Strip out all images, then restate the data verbatim.
Dataset excerpts below:
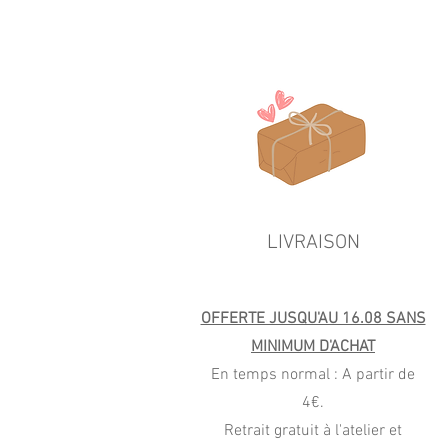
LIVRAISON
OFFERTE JUSQU'AU 16.08 SANS
MINIMUM D'ACHAT
En temps normal : A partir de
4€.
Retrait gratuit à l'atelier et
End of Dataset excerpts.
### Task response
LIVRAISON
OFFERTE JUSQU'AU 16.08 SANS
MINIMUM D'ACHAT
En temps normal : A partir de
4€.
Retrait gratuit à l'atelier et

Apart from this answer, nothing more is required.